╔══

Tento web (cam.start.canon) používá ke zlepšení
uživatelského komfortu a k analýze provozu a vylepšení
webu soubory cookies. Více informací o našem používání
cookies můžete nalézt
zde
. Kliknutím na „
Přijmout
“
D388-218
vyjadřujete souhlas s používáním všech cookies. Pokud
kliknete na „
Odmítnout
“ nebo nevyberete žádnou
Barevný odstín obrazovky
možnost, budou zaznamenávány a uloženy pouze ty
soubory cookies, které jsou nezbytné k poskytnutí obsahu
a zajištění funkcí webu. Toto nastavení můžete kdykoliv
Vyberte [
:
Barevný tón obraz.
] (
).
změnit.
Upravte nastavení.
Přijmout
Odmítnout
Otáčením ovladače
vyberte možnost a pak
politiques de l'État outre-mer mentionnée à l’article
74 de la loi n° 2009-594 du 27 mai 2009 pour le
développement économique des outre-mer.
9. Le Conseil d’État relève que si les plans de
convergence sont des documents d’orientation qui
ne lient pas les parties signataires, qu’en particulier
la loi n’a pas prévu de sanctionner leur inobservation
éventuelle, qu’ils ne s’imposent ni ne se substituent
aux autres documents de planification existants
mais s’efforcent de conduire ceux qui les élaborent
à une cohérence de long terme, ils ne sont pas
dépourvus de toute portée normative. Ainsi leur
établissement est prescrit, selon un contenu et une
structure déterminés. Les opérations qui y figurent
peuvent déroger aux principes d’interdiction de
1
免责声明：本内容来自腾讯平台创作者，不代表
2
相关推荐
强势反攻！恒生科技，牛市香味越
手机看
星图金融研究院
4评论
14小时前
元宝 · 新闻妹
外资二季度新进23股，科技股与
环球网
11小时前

╚══
╔══

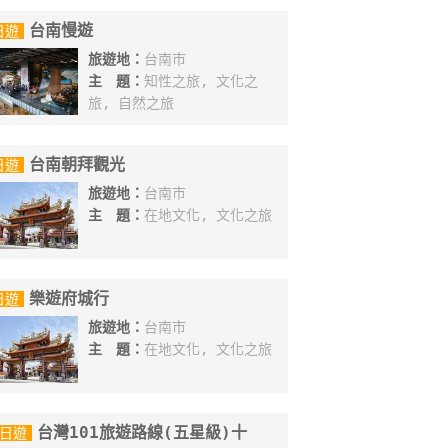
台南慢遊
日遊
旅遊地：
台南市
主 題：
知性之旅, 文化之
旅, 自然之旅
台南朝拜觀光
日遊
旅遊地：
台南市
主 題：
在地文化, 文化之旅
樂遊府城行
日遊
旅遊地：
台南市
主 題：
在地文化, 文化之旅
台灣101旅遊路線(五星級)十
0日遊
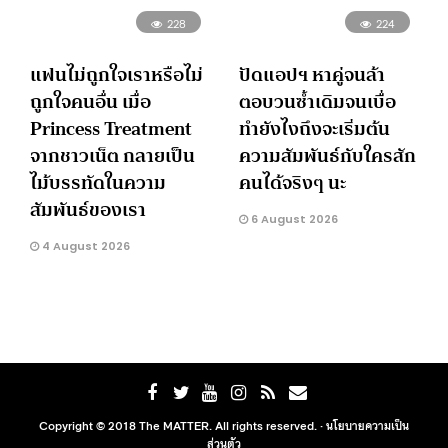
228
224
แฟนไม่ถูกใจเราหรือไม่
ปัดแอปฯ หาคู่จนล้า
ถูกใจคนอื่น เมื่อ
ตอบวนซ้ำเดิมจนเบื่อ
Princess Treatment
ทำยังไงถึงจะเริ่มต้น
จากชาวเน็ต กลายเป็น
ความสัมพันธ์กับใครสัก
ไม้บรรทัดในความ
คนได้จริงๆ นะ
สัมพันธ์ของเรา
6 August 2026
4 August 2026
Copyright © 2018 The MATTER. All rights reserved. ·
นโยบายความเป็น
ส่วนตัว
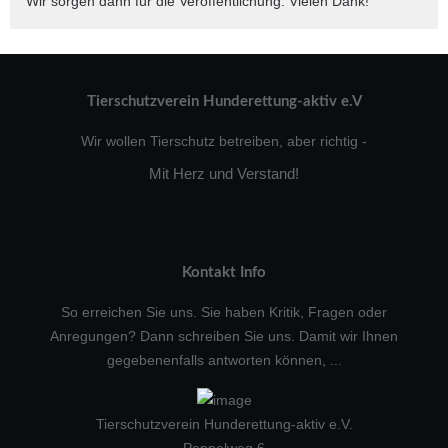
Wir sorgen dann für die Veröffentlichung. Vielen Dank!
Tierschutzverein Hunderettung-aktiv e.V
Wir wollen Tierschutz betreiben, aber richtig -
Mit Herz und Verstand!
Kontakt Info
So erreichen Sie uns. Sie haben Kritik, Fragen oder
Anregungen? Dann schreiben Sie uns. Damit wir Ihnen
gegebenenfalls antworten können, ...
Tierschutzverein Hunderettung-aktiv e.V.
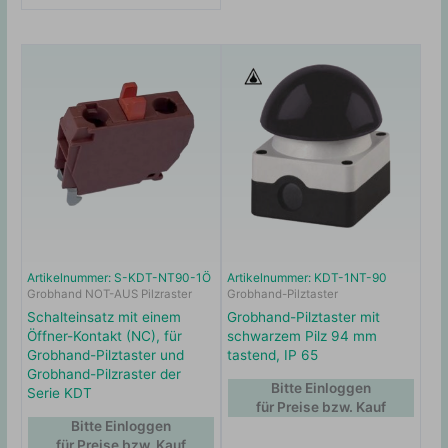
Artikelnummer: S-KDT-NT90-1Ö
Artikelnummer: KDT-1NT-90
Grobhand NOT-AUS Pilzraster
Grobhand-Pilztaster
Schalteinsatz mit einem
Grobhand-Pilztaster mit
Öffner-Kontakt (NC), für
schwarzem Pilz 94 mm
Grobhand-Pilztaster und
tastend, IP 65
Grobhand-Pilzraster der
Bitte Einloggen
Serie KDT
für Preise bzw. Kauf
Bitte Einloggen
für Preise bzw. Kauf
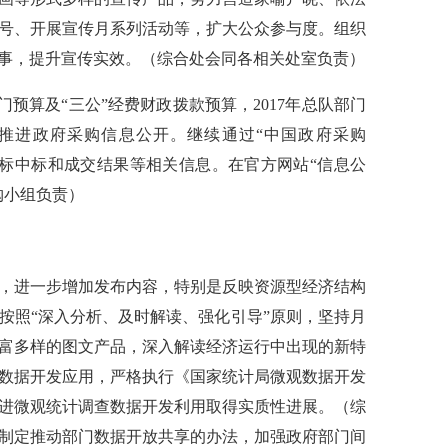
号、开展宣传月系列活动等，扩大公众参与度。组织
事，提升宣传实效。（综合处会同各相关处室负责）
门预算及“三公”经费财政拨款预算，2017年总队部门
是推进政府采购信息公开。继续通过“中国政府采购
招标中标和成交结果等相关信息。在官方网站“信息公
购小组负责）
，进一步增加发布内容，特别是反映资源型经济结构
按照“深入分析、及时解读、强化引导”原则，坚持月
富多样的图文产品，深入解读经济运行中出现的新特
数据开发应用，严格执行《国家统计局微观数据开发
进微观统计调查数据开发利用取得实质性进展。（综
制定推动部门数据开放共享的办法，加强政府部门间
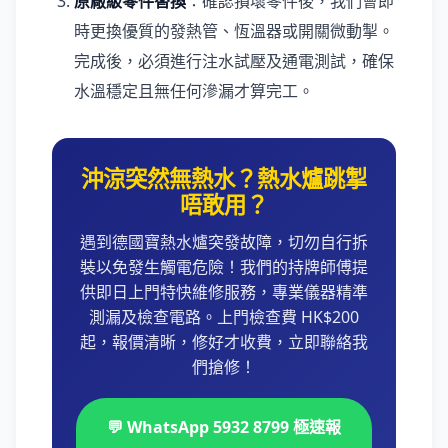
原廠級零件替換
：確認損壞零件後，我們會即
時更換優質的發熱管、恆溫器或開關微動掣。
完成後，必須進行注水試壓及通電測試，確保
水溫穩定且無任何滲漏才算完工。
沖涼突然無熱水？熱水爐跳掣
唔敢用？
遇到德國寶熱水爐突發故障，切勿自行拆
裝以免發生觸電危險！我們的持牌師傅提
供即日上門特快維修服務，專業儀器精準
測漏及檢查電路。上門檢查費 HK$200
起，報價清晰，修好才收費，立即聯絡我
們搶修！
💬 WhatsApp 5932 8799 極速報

╚══
╔══

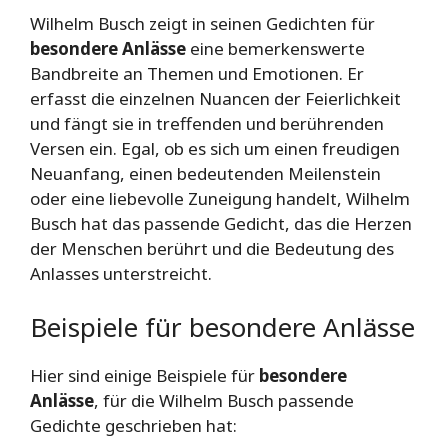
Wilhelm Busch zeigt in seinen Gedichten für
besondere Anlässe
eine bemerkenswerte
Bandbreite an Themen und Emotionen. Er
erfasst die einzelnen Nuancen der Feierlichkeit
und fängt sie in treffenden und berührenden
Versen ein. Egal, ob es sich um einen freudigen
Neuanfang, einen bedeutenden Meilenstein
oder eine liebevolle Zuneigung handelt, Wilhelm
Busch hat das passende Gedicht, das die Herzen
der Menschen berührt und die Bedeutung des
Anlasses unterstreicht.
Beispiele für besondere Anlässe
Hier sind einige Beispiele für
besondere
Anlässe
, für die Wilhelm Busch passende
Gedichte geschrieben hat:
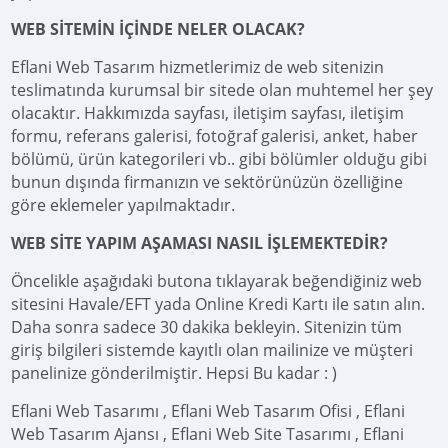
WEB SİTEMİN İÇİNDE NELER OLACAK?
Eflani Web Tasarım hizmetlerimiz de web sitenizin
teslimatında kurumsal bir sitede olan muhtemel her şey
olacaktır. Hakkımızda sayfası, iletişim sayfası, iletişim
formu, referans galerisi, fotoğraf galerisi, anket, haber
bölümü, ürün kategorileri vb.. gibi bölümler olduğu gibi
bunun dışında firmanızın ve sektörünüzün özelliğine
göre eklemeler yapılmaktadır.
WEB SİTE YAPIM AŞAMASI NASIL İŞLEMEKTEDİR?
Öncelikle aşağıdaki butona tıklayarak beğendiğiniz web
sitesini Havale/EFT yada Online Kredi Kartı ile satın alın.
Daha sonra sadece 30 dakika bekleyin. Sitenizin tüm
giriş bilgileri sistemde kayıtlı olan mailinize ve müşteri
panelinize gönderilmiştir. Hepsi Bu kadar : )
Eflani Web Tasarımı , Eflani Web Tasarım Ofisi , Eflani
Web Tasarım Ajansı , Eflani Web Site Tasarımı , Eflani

╚══

Wherever the word "Barevný" occurs in the data, copy that whole line.

● **Solution to this task**:
Barevný odstín obrazovky
Barevný tón obraz.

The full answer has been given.